From Peak to Peak: A Tale from the Trenches

Published in

Glasnostic

4 min readMar 19, 2020

Online shopping sites are sensitive to periodic and seasonal changes, and it is not uncommon for them to go down during an influx of traffic, like in this Robinhood example. Regardless of whether the failure is temporary or longer-lasting: it is often the happenstance architecture and lack of operational control that lead to a domino effect across the service landscape.
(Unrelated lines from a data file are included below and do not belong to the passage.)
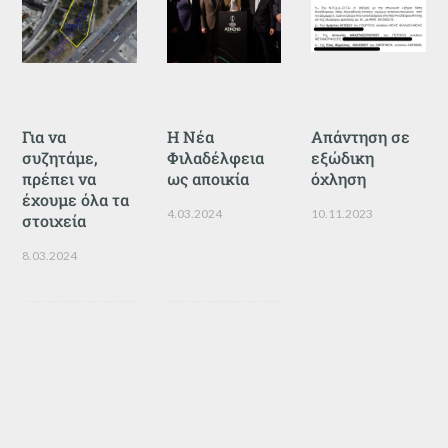
Για να
Η Νέα
Απάντηση σε
συζητάμε,
Φιλαδέλφεια
εξώδικη
πρέπει να
ως αποικία
όχληση
έχουμε όλα τα
4.03.2024
10.11.2023
στοιχεία
8.03.2024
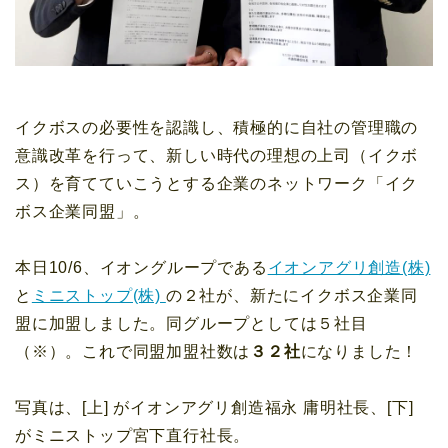
イクボスの必要性を認識し、積極的に自社の管理職の
意識改革を行って、新しい時代の理想の上司（イクボ
ス）を育てていこうとする企業のネットワーク「イク
ボス企業同盟」。
本日10/6、イオングループである
イオンアグリ創造(株)
と
ミニストップ(株)
の２社が、新たにイクボス企業同
盟に加盟しました。同グループとしては５社目
（※）。これで同盟加盟社数は
３２社
になりました！
写真は、[上] がイオンアグリ創造福永 庸明社長、[下]
がミニストップ宮下直行社長。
I have experienced first-hand how severe the impact of a lack of control over an organically growing (micro)service landscape can be. The online supermarket I used to work for was almost entirely siloed according to two “blood types.” A more traditional Supply Chain and Enterprise IT group, and developers working on the e-commerce side of the business.

Architecture

On the e-commerce side of our business, the architecture grew organically and rather uncontrollably. Changes were pushed daily and by many teams simultaneously. Mistakes were made, rolled back or amended. Our service landscape evolved continually and regularly clashed with the rules and processes of the supply chain and enterprise IT group, which was used to more traditional IT Service Management and waterfall-based Change Control processes.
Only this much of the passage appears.